Stored data entries
* * * * * * * * *

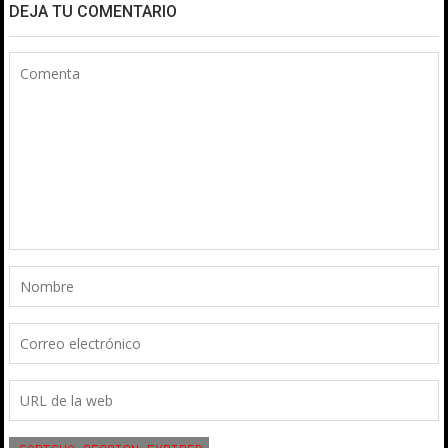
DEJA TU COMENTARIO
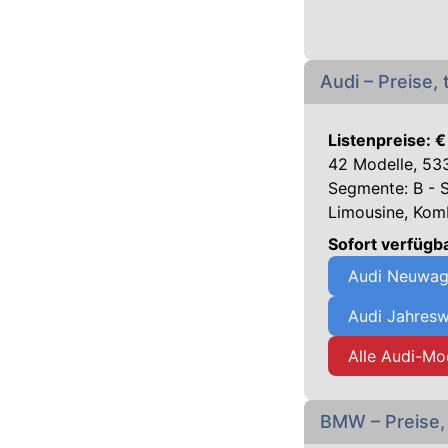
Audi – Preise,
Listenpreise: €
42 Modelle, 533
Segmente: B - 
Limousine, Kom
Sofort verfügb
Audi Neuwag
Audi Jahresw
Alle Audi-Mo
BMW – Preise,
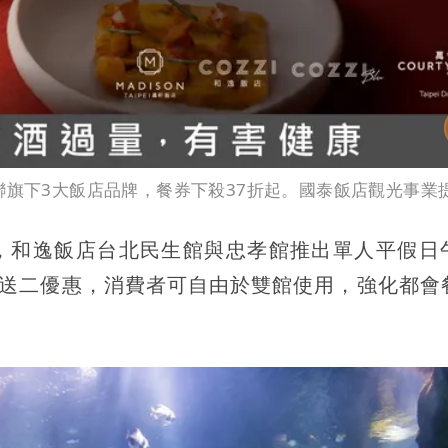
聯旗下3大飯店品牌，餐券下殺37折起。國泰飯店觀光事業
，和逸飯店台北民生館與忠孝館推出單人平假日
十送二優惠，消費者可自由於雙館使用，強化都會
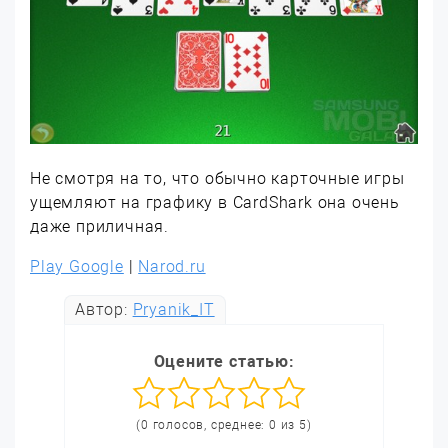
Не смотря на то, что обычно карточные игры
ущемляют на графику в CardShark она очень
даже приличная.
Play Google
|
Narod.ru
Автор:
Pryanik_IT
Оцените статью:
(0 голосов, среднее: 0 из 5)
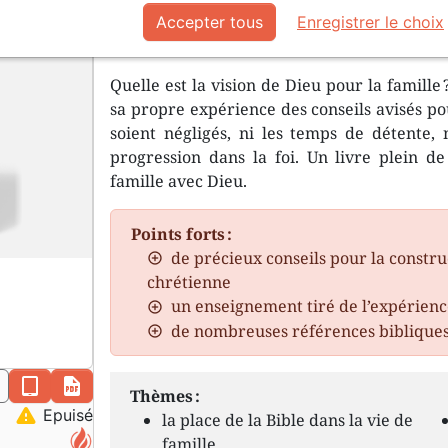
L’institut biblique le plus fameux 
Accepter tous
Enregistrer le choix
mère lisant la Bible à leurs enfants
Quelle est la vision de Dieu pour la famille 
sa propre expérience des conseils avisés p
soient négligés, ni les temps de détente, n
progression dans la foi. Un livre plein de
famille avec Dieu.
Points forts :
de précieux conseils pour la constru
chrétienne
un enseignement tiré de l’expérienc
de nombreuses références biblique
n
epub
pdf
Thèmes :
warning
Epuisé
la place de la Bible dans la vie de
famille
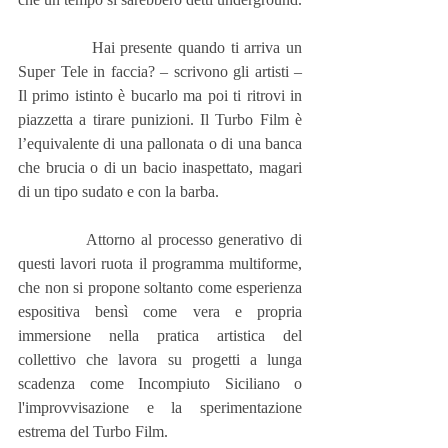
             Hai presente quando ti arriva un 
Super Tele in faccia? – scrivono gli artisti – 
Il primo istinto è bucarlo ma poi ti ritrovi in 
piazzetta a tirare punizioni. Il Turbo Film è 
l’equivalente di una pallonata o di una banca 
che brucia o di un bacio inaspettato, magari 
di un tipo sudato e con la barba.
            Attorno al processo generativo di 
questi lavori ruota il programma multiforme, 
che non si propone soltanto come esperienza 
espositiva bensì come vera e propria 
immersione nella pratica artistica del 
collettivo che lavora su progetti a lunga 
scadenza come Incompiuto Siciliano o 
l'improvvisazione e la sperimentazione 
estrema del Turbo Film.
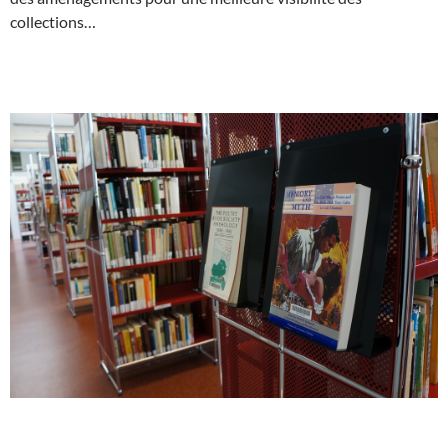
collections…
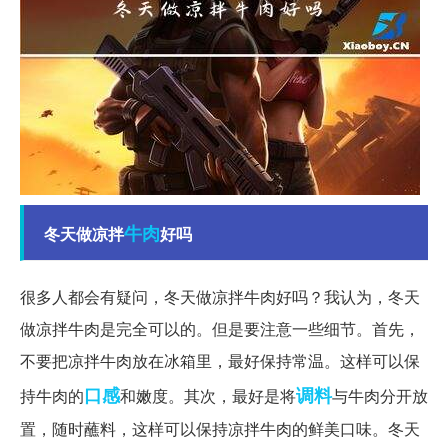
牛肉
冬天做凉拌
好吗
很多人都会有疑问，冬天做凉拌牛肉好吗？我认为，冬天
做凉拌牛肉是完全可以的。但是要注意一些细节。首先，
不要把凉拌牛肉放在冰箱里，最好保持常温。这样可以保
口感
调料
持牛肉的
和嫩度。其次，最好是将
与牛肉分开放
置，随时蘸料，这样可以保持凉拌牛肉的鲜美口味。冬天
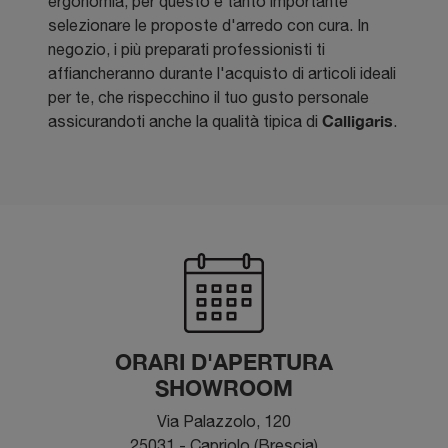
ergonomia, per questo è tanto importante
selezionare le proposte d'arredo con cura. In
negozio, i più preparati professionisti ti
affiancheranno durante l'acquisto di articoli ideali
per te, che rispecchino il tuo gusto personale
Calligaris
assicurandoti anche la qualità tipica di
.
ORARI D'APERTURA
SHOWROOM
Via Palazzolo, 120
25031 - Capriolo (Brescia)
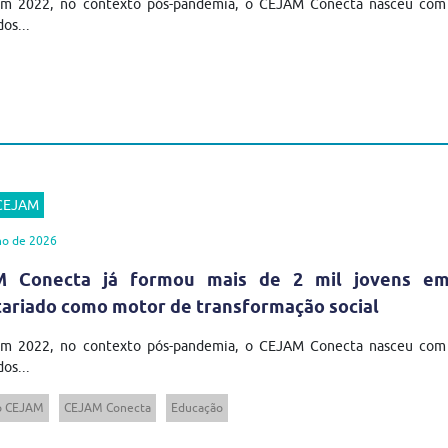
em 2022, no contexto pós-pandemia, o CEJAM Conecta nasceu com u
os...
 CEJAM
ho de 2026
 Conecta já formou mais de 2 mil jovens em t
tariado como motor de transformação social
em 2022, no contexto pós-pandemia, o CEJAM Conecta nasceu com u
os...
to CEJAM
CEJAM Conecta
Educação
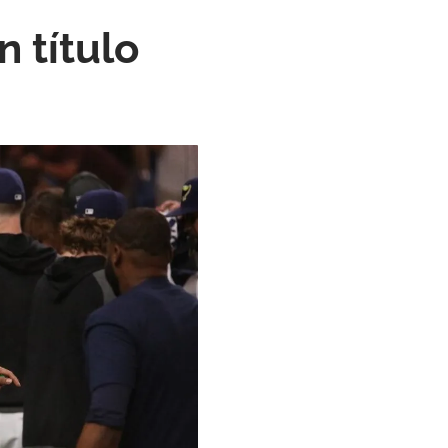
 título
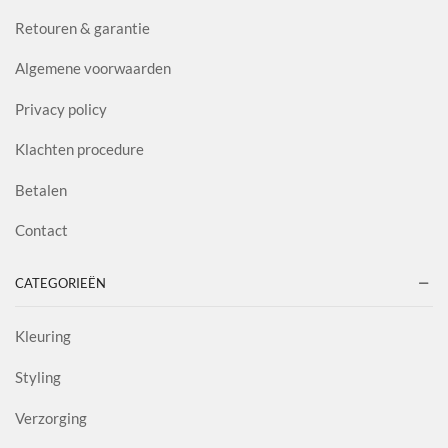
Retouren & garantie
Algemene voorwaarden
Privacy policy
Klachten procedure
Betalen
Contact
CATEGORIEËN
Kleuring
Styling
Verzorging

* * * * * * * * *

### [What is expected]
Leaving every picture out, output the data exactly as it stands.

### [Response to the exercise]
DEJA TU COMENTARIO
Audi – Preise,
Listenpreise: €
42 Modelle, 533
Segmente: B - 
Limousine, Kom
Sofort verfügb
Audi Neuwag
Audi Jahresw
Alle Audi-Mo
BMW – Preise,
聯旗下3大飯店品牌，餐券下殺37折起。國泰飯店觀光事業
，和逸飯店台北民生館與忠孝館推出單人平假日
十送二優惠，消費者可自由於雙館使用，強化都會
Не смотря на то, что обычно карточные игры
ущемляют на графику в CardShark она очень
даже приличная.
Play Google
|
Narod.ru
Автор:
Pryanik_IT
Оцените статью:
(0 голосов, среднее: 0 из 5)
L’institut biblique le plus fameux 
Accepter tous
Enregistrer le choix
mère lisant la Bible à leurs enfants
Quelle est la vision de Dieu pour la famille 
sa propre expérience des conseils avisés p
soient négligés, ni les temps de détente, n
progression dans la foi. Un livre plein de
famille avec Dieu.
Points forts :
de précieux conseils pour la constru
chrétienne
un enseignement tiré de l’expérienc
de nombreuses références biblique
n
epub
pdf
Thèmes :
warning
Epuisé
la place de la Bible dans la vie de
famille
             Hai presente quando ti arriva un 
Super Tele in faccia? – scrivono gli artisti – 
Il primo istinto è bucarlo ma poi ti ritrovi in 
piazzetta a tirare punizioni. Il Turbo Film è 
l’equivalente di una pallonata o di una banca 
che brucia o di un bacio inaspettato, magari 
di un tipo sudato e con la barba.
            Attorno al processo generativo di 
questi lavori ruota il programma multiforme, 
che non si propone soltanto come esperienza 
espositiva bensì come vera e propria 
immersione nella pratica artistica del 
collettivo che lavora su progetti a lunga 
scadenza come Incompiuto Siciliano o 
l'improvvisazione e la sperimentazione 
estrema del Turbo Film.
collections…
牛肉
冬天做凉拌
好吗
很多人都会有疑问，冬天做凉拌牛肉好吗？我认为，冬天
做凉拌牛肉是完全可以的。但是要注意一些细节。首先，
不要把凉拌牛肉放在冰箱里，最好保持常温。这样可以保
口感
调料
持牛肉的
和嫩度。其次，最好是将
与牛肉分开放
置，随时蘸料，这样可以保持凉拌牛肉的鲜美口味。冬天
ergonomia, per questo è tanto importante
selezionare le proposte d'arredo con cura. In
negozio, i più preparati professionisti ti
affiancheranno durante l'acquisto di articoli ideali
per te, che rispecchino il tuo gusto personale
Calligaris
assicurandoti anche la qualità tipica di
.
ORARI D'APERTURA
SHOWROOM
Via Palazzolo, 120
25031 - Capriolo (Brescia)
em 2022, no contexto pós-pandemia, o CEJAM Conecta nasceu com u
os...
 CEJAM
ho de 2026
 Conecta já formou mais de 2 mil jovens em t
tariado como motor de transformação social
em 2022, no contexto pós-pandemia, o CEJAM Conecta nasceu com u
os...
to CEJAM
CEJAM Conecta
Educação
 título
Retouren & garantie
Algemene voorwaarden
Privacy policy
Klachten procedure
Betalen
Contact
CATEGORIEËN
Kleuring
Styling
Verzorging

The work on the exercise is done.